Transcribe every record beneath, precisely as written.

════════════════

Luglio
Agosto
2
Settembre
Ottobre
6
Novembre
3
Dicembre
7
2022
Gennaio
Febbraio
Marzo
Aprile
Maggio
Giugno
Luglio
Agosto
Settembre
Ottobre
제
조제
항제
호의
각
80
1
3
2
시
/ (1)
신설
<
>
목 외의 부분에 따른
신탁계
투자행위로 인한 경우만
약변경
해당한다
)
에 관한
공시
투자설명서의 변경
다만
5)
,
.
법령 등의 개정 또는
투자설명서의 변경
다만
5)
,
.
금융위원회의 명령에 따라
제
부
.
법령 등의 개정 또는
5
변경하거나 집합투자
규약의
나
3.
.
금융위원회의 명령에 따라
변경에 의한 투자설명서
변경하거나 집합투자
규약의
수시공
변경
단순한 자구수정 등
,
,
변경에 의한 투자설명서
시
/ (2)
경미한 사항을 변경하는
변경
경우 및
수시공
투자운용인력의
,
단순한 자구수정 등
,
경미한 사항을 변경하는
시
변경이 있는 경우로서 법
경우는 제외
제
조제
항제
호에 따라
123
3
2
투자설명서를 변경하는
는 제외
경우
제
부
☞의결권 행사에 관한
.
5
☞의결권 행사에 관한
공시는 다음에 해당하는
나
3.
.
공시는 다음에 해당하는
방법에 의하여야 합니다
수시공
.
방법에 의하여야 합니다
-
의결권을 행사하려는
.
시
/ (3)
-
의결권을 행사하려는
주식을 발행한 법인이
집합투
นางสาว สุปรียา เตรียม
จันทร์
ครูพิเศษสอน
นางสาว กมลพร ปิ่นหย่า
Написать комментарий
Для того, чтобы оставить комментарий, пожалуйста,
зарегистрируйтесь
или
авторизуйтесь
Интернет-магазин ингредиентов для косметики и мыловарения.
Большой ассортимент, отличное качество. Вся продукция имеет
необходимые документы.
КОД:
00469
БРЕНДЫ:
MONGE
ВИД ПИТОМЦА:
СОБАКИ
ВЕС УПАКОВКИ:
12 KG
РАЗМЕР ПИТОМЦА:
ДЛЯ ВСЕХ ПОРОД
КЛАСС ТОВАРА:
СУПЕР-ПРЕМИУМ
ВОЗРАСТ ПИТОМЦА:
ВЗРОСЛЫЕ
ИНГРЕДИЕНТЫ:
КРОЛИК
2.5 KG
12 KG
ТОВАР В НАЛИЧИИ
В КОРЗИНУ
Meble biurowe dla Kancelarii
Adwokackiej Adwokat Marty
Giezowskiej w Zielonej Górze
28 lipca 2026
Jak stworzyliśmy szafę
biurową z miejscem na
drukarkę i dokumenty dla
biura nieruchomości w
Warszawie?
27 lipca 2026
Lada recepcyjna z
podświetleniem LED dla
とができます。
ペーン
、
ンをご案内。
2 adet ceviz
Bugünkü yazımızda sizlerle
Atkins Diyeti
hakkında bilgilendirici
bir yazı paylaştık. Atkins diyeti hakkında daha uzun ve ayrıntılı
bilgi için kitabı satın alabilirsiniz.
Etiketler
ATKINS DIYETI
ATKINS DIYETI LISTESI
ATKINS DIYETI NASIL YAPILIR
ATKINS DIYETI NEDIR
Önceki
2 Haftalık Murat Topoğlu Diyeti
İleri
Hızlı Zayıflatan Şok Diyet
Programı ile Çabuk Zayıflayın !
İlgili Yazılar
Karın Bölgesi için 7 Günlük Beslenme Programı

════════════════

> [Reply]
Luglio
Agosto
2
Settembre
Ottobre
6
Novembre
3
Dicembre
7
2022
Gennaio
Febbraio
Marzo
Aprile
Maggio
Giugno
Luglio
Agosto
Settembre
Ottobre
제
조제
항제
호의
각
80
1
3
2
시
/ (1)
신설
<
>
목 외의 부분에 따른
신탁계
투자행위로 인한 경우만
약변경
해당한다
)
에 관한
공시
투자설명서의 변경
다만
5)
,
.
법령 등의 개정 또는
투자설명서의 변경
다만
5)
,
.
금융위원회의 명령에 따라
제
부
.
법령 등의 개정 또는
5
변경하거나 집합투자
규약의
나
3.
.
금융위원회의 명령에 따라
변경에 의한 투자설명서
변경하거나 집합투자
규약의
수시공
변경
단순한 자구수정 등
,
,
변경에 의한 투자설명서
시
/ (2)
경미한 사항을 변경하는
변경
경우 및
수시공
투자운용인력의
,
단순한 자구수정 등
,
경미한 사항을 변경하는
시
변경이 있는 경우로서 법
경우는 제외
제
조제
항제
호에 따라
123
3
2
투자설명서를 변경하는
는 제외
경우
제
부
☞의결권 행사에 관한
.
5
☞의결권 행사에 관한
공시는 다음에 해당하는
나
3.
.
공시는 다음에 해당하는
방법에 의하여야 합니다
수시공
.
방법에 의하여야 합니다
-
의결권을 행사하려는
.
시
/ (3)
-
의결권을 행사하려는
주식을 발행한 법인이
집합투
นางสาว สุปรียา เตรียม
จันทร์
ครูพิเศษสอน
นางสาว กมลพร ปิ่นหย่า
Написать комментарий
Для того, чтобы оставить комментарий, пожалуйста,
зарегистрируйтесь
или
авторизуйтесь
Интернет-магазин ингредиентов для косметики и мыловарения.
Большой ассортимент, отличное качество. Вся продукция имеет
необходимые документы.
КОД:
00469
БРЕНДЫ:
MONGE
ВИД ПИТОМЦА:
СОБАКИ
ВЕС УПАКОВКИ:
12 KG
РАЗМЕР ПИТОМЦА:
ДЛЯ ВСЕХ ПОРОД
КЛАСС ТОВАРА:
СУПЕР-ПРЕМИУМ
ВОЗРАСТ ПИТОМЦА:
ВЗРОСЛЫЕ
ИНГРЕДИЕНТЫ:
КРОЛИК
2.5 KG
12 KG
ТОВАР В НАЛИЧИИ
В КОРЗИНУ
Meble biurowe dla Kancelarii
Adwokackiej Adwokat Marty
Giezowskiej w Zielonej Górze
28 lipca 2026
Jak stworzyliśmy szafę
biurową z miejscem na
drukarkę i dokumenty dla
biura nieruchomości w
Warszawie?
27 lipca 2026
Lada recepcyjna z
podświetleniem LED dla
とができます。
ペーン
、
ンをご案内。
2 adet ceviz
Bugünkü yazımızda sizlerle
Atkins Diyeti
hakkında bilgilendirici
bir yazı paylaştık. Atkins diyeti hakkında daha uzun ve ayrıntılı
bilgi için kitabı satın alabilirsiniz.
Etiketler
ATKINS DIYETI
ATKINS DIYETI LISTESI
ATKINS DIYETI NASIL YAPILIR
ATKINS DIYETI NEDIR
Önceki
2 Haftalık Murat Topoğlu Diyeti
İleri
Hızlı Zayıflatan Şok Diyet
Programı ile Çabuk Zayıflayın !
İlgili Yazılar
Karın Bölgesi için 7 Günlük Beslenme Programı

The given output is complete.